Work instruction
From the entries below, copy every line where the string "euch" appears.
=== Records for the exercise ===
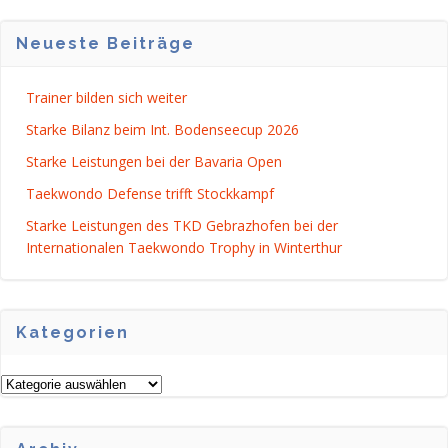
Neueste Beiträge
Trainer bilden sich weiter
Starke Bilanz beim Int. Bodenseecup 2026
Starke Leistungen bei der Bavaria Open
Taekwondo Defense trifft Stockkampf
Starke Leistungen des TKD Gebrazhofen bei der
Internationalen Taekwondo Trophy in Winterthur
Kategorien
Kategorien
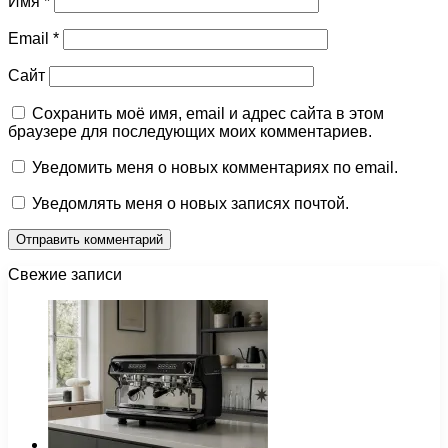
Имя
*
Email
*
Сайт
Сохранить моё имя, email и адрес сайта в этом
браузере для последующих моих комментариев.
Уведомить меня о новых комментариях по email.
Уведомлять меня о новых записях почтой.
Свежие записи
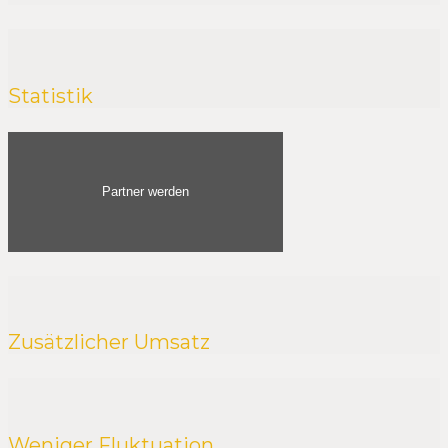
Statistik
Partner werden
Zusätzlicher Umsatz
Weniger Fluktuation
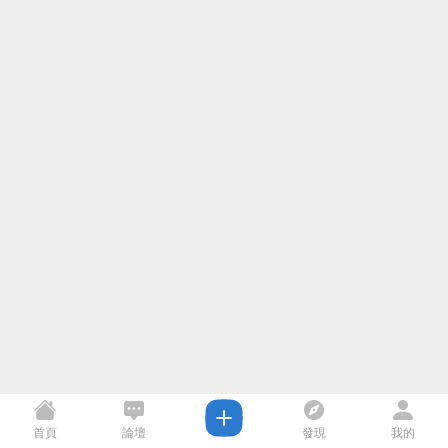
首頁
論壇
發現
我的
===
=== Records for the exercise ===
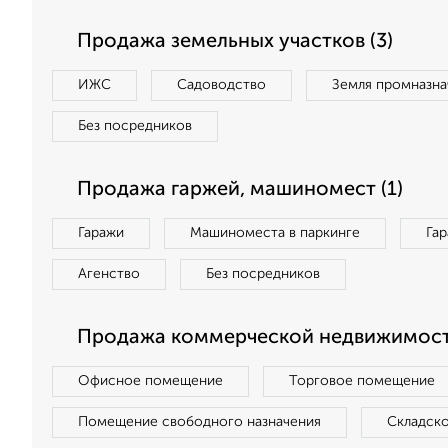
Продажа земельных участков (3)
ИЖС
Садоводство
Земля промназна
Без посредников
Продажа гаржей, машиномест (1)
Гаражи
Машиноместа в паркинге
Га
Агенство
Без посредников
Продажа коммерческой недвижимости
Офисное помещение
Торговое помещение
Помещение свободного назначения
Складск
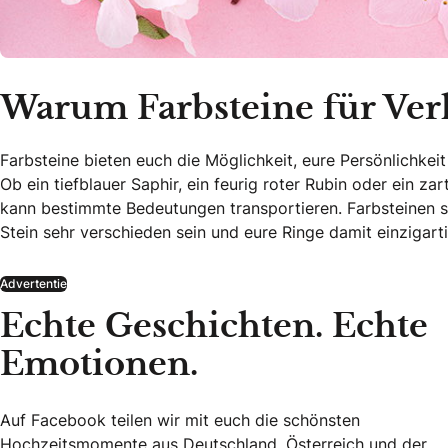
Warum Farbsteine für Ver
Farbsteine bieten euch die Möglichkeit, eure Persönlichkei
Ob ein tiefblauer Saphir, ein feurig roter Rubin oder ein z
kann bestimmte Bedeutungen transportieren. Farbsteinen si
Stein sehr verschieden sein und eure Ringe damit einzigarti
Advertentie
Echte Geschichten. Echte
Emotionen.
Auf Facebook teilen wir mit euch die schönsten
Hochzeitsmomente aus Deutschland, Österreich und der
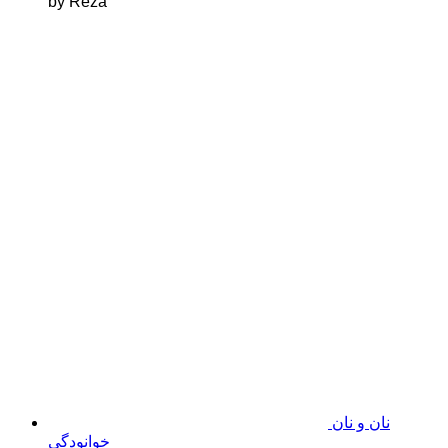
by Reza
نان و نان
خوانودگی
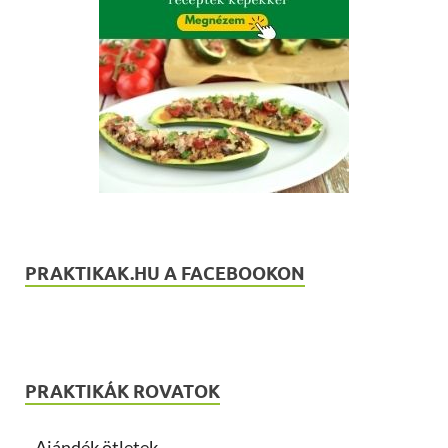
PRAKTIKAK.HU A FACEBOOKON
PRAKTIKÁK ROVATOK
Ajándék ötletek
===
=== Records for the exercise ===
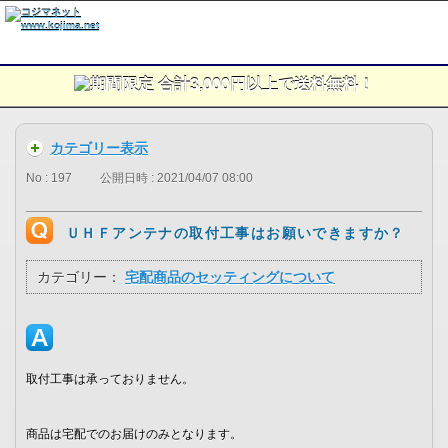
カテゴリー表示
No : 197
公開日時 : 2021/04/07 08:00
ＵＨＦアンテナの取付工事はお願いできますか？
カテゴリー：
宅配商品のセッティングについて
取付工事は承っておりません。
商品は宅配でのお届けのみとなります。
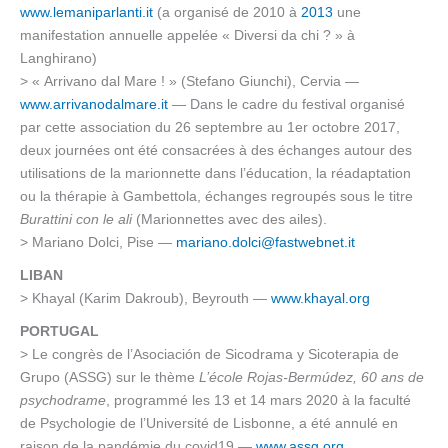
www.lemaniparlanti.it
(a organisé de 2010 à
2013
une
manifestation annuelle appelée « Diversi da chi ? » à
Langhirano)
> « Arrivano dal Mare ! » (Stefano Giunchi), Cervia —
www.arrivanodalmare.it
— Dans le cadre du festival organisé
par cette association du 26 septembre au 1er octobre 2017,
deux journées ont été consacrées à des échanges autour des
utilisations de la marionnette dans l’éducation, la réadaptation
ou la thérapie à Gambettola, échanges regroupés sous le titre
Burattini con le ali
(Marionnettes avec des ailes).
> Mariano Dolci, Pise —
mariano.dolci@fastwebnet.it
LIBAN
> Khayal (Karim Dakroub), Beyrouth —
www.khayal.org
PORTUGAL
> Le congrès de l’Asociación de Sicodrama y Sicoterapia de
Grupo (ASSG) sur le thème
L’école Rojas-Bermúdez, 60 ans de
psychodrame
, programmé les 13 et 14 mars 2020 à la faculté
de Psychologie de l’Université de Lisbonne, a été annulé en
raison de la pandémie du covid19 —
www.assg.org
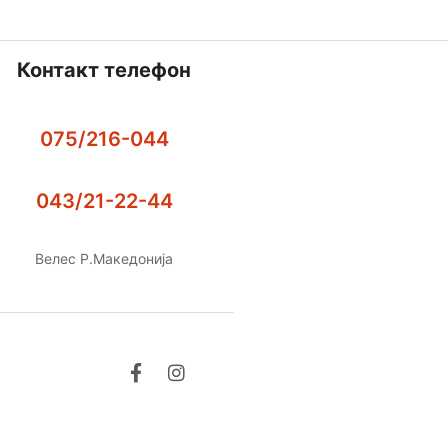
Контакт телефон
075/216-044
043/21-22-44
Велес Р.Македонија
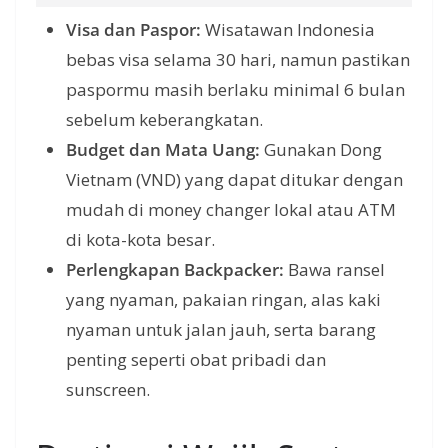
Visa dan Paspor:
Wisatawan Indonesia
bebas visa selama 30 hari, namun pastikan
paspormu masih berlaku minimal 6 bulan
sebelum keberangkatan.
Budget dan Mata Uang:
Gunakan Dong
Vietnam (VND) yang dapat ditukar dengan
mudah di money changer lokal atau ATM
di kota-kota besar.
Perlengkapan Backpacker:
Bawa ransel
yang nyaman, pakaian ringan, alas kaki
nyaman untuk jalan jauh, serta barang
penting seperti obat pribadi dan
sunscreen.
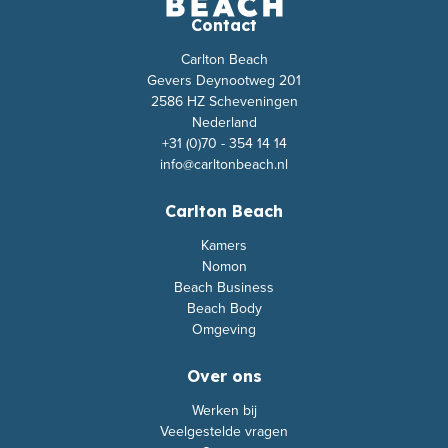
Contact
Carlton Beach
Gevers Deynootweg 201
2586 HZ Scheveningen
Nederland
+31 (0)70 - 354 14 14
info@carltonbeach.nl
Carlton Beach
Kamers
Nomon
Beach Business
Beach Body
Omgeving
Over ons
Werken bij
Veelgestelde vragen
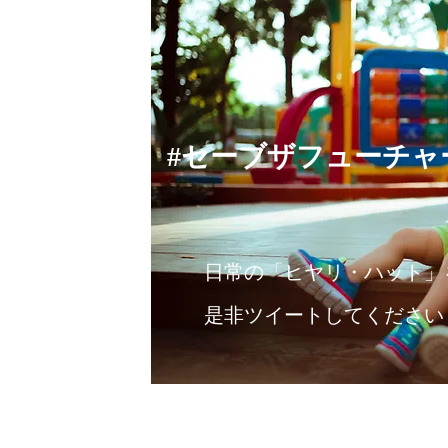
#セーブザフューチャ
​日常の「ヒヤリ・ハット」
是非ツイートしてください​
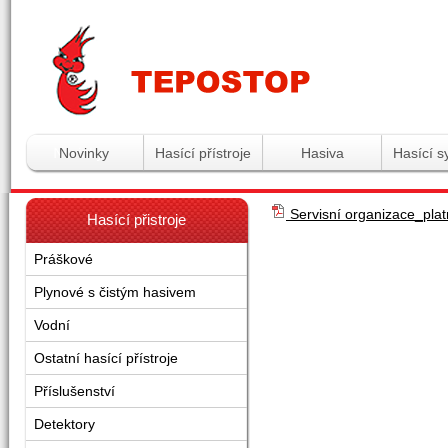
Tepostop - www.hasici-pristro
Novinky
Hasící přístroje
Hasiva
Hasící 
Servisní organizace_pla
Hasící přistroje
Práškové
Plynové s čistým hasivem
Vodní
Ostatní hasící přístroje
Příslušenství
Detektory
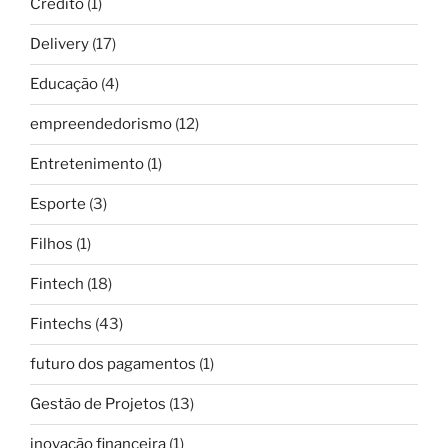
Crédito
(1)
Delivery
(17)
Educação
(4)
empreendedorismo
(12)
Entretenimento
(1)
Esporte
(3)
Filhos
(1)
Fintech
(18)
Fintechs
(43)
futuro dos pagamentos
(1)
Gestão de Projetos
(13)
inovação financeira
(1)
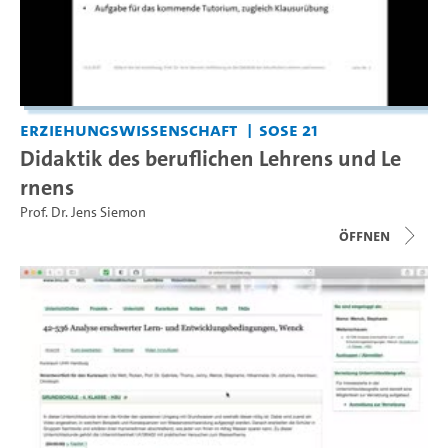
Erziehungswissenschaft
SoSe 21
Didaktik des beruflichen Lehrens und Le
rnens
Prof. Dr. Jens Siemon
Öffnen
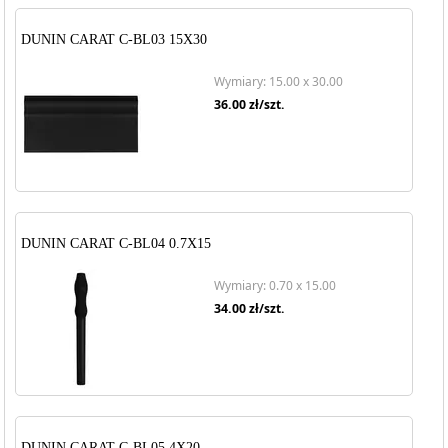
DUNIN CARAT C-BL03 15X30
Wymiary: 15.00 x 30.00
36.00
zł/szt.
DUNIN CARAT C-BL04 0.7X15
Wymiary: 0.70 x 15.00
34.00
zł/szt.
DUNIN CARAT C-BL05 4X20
===
Expected answer
Farbsteine bieten euch die Möglichkeit, eure Persönlichkei
Auf Facebook teilen wir mit euch die schönsten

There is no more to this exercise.